View on GitHub

reading-notes

My learning journal for Code Fellows

Web Scraping is a technique to automatically access and extract large amounts of information from a website.

Read through the terms and conditions to understand how to legally use a set of data when scraping.
Make sure you don’t download data too fast and break the website. This can result in you being blocked from the website.
Involves a fetching and an extraction phase. Fetching is the downloading of a page, and the extraction is the parsing of that information and formatting it to a usable amd readable condition.
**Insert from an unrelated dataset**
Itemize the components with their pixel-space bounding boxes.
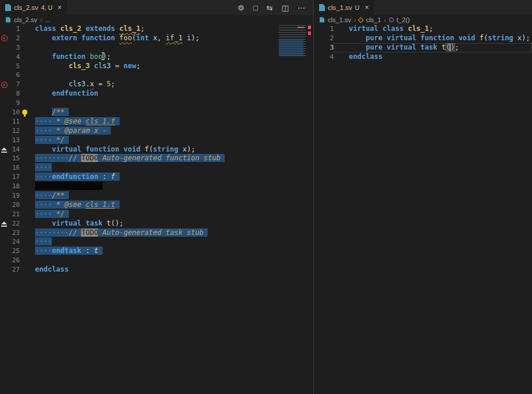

Figure out how to access the relevant data within the website. This can be done by targeting specific HTML tags on the site

For Python, import the following libraries:

import requests
import urllib.request
import time
from bs4 import BeautifulSoup

Set a variable called url to the the website, and then access the library with the request library
If successful, you should get a 200 response
Next, use BeautifulSoup to parse through the response data. Docs for BeautifulSoup can be found here
Use the .findall method to find all of your created <a> tags.
Finally convert the information contained at the end of the link into a .txt file and save it to your computer

The over arching rule of scraping (and honestly life. It’s the not that complicated people), is to ‘Be Nice’. Follow a websites crawling policies.
Respecting the robot.txt file is important when considering scraping a website. if it contains the lines
```
User-agent: *
```
or
```
Disallow:/
```
it means that the site does not want to be scraped.
Make the crawling slower and do not slam the server. This means slowing down your scraper so the website is not put under unneeded stress from the scraping and crawling of the site. When creating a spider to traverse the page, put in some elements to suggest that it is fact not a program. This will both slow down the traversal as well as make it look more human in nature
Change your IP address as needed so it isn’t apparent you are a scraper

The converting into text files and then using that information is still a little confusing to me.
It’s not explicitly stated, but it sounds like you can only scrape information that is found in a link from the page you are trying to scrape from?